Daufuskie Island is only thirty minutes from Hilton Head by boat, and an hour from Savannah, but it feels like you’re going back 100 years in time. Still sandy dirt roads reveal an island that is rich in history and nature with one of the most beautiful and fragile beaches on the East Coast. Discover Daufuskie Island’s Rich and Diverse History.
Native Americans lived on Daufuskie ten-thousand years ago leaving many artifacts that tell of their presence. Indians remained on Daufuskie until the 1800s.
The Spanish came to the Island in the 1500’s when Daufuskie was part of Florida bringing a building technique called “tabby” construction using oyster shells as a base. The Spaniards left a herd of sturdy small horses called “marsh tackys”.
Plantations were started in the late 1600’s and early 1700’s when England ruled South Carolina. For the most part, Daufuskie land grants were given to wealthy English families by the King of England. The early planters grew indigo, and later, long-staple sea island cotton. At the start of the Civil War, there were seven working plantations on Daufuskie Island, working many slaves.
Union forces captured Daufuskie in 1861. Thousands of troops were camped on Daufuskie during the Civil War until 1865. At the end of the War, Daufuskie was inhabited primarily by freed slaves. These residents, because of the isolation of the Island, kept a culture alive that would have disappeared decades ago. The culture is called “Gullah” and remains to this day on Daufuskie Island. The word “Gullah” may come from Angola, the African nation origin of many slaves.
In 1974 the famous motion picture, “Conrack”, was a story about Daufuskie Island based on the award-winning autobiographical book, The Water Is Wide, by Pat Conroy. This is a story which recounted Pat’s early days of teaching African-American children at the Island’s two-room schoolhouse in 1969. The school house is currently being used as a coffee shop and the Daufuskie Blues indigo dyeing studio and shop.
In 1984, Doctor Jack Scurry built the first Marina on Daufuskie Island. Soon after came the Haig Point and Melrose developments. With no airport or bridge on this isolated and beautiful island, Daufuskie is a rare gem that can be visited by private boats or public ferries.
Visitors travel paved roads in golf carts, watch the sun rise over the Atlantic from quaint beach cottages, or sprawling private homes.
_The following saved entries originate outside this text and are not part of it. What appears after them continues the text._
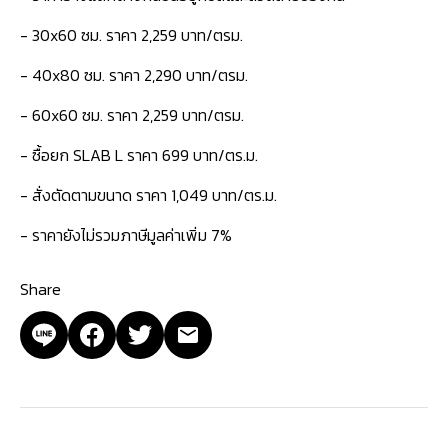
- 30x60 ซม. ราคา 2,259 บาท/ตรม.
- 40x80 ซม. ราคา 2,290 บาท/ตรม.
- 60x60 ซม. ราคา 2,259 บาท/ตรม.
- ซื้อยก SLAB L ราคา 699 บาท/ตร.ม.
- สั่งตัดตามขนาด ราคา 1,049 บาท/ตร.ม.
- ราคายังไม่รวมภาษีมูลค่าเพิ่ม 7%
Share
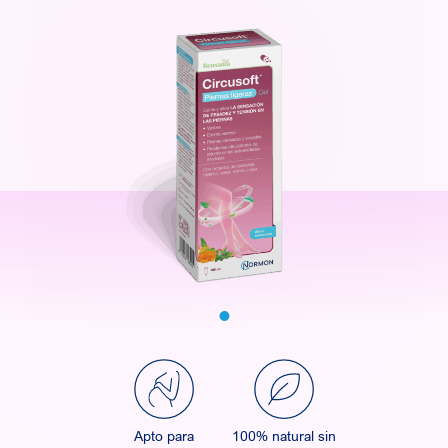
Apto para
100% natural sin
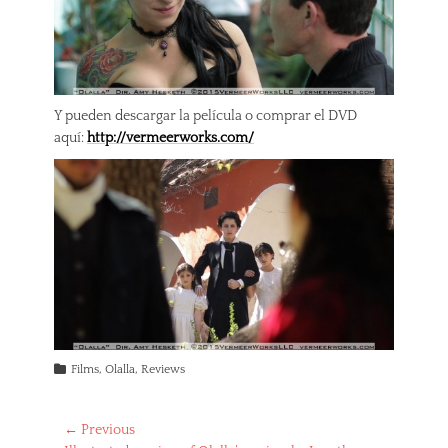
Y pueden descargar la película o comprar el DVD
aquí:
http://vermeerworks.com/
Categories
Films
,
Olalla
,
Reviews
Post
← Previous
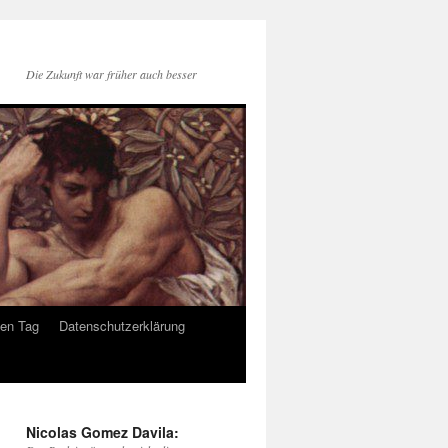
Die Zukunft war früher auch besser
den Tag
Datenschutzerklärung
Nicolas Gomez Davila:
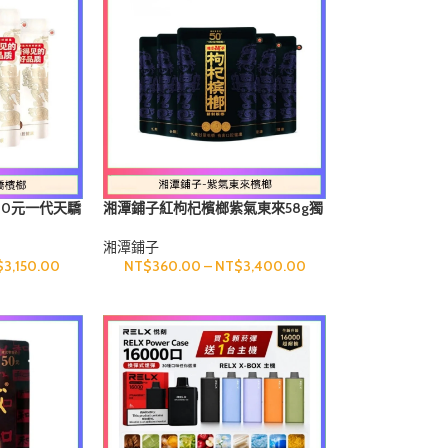
00元一代天驕
湘潭鋪子紅枸杞檳榔紫氣東來58g獨
立包裝50元
湘潭鋪子
$
3,150.00
NT$
360.00
–
NT$
3,400.00
片
哪吒小煙油30ML（50MG）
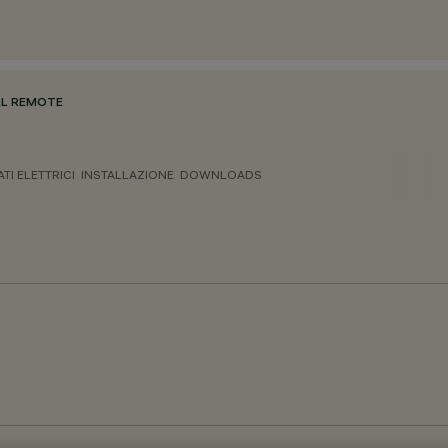
ULL REMOTE
ATI ELETTRICI
INSTALLAZIONE
DOWNLOADS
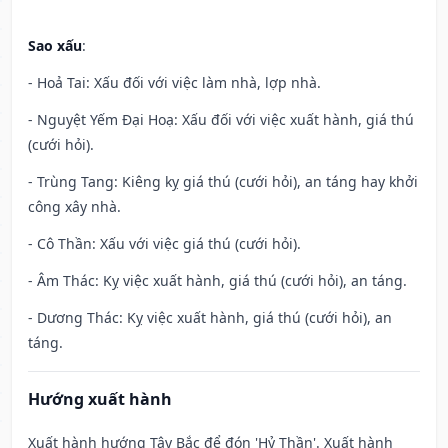
Sao xấu
:
- Hoả Tai: Xấu đối với việc làm nhà, lợp nhà.
- Nguyệt Yếm Đại Hoạ: Xấu đối với việc xuất hành, giá thú
(cưới hỏi).
- Trùng Tang: Kiêng kỵ giá thú (cưới hỏi), an táng hay khởi
công xây nhà.
- Cô Thần: Xấu với việc giá thú (cưới hỏi).
- Âm Thác: Kỵ việc xuất hành, giá thú (cưới hỏi), an táng.
- Dương Thác: Kỵ việc xuất hành, giá thú (cưới hỏi), an
táng.
Hướng xuất hành
Xuất hành hướng Tây Bắc để đón 'Hỷ Thần'. Xuất hành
Outside the plantations, island residents travel dirt roads at a leisurely pace and enjoy the beauty of Daufuskie and a quiet lifestyle. There are memorable shops and restaurants on the island as well.
The Billie Burn Museum is located on Old Haig Point Rd. If you’re exploring Daufuskie Island, it’s always a good idea to start here. The museum is packed with artifacts and displays revealing the history of Daufuskie Island and its early inhabitants. Daufuskie Island Gullah are
descendants of slaves brought from West Africa to till the rice and cotton fields of the Carolina and Georgia Lowcountry. Following Emancipation, former slaves returned to live on Daufuskie Island With no bridge to the mainland, the continued isolation allowed their unique way of life to remain relatively unchanged until the mid 20th century with the arrival of electricity and telephones.
The Daufuskie Community Farm and Artisan Village has devoted its energy to passionately advocating sustainable living on Daufuskie Island. With the initial introduction of the community farm that attracted those desiring to have a hands-on way of producing food for their community, a growing desire has occurred to make a difference. The local community has contributed to the planning, construction, and growth of this thriving work by expanding the farm from animals into gardens, orchards, and the new Artisan Village!
The Robert Kennedy Historic Trail walk includes all historic sites of the island and winds its way around the island highlighting historically significant sites. Along the trail visitors will find the Billie Burn Museum, the Gullah Learning Center, tabby ruins, historic cemeteries & homes, and old logging railroad line.